American theatre director and writer (born 1975)

Erica Schmidt (born 1975) is an American theatre director, playwright, and screenwriter best known for writing the BAFTA- and Academy Award-nominated 2021 film Cyrano, based on her 2018 stage musical of the same name. The musical premiered at the Goodspeed. She was nominated for the Las Vegas Film Critics Society Award for Best Adapted Screenplay and the Sunset Film Circle Award for Best Screenplay.
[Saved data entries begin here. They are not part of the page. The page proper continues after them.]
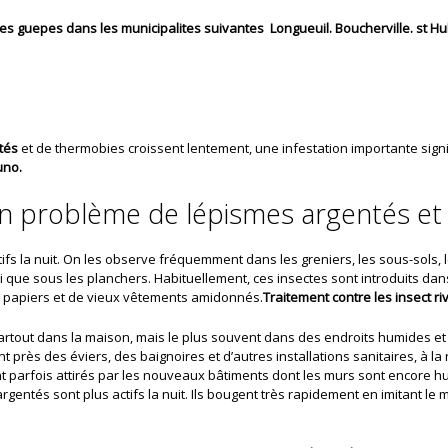
s guepes dans les municipalites suivantes Longueuil. Boucherville. st Hube
tés
et de thermobies croissent lentement, une infestation importante signif
uno.
 problème de lépismes argentés et
tifs la nuit. On les observe fréquemment dans les greniers, les sous-sols, 
nsi que sous les planchers. Habituellement, ces insectes sont introduits d
es papiers et de vieux vêtements amidonnés.
Traitement contre les insect ri
rtout dans la maison, mais le plus souvent dans des endroits humides et fr
nt près des éviers, des baignoires et d’autres installations sanitaires, à la 
sont parfois attirés par les nouveaux bâtiments dont les murs sont encore 
rgentés sont plus actifs la nuit. Ils bougent très rapidement en imitant l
Schmidt has created and directed a number of off-Broadway plays, including Humor Abuse, The Play Company, Lucy, A Month in the Country, Mac Beth (her all-female adaptation of Macbeth) and The Disappear.
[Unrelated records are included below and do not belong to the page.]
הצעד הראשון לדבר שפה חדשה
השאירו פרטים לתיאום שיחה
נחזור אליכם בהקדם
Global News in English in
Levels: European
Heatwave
In 2001, Schmidt received a Robert and Gloria Hausman Theater Honor from the Princess Grace Foundation.

In 2020, Schmidt received nominations for the Drama Desk Award for Outstanding Director of a Play and Outstanding Revival of a Play for Mac Beth.

==Personal life==
In 2005, Schmidt married actor Peter Dinklage. Together, they have two children, a daughter born in 2011 and a son born in 2017.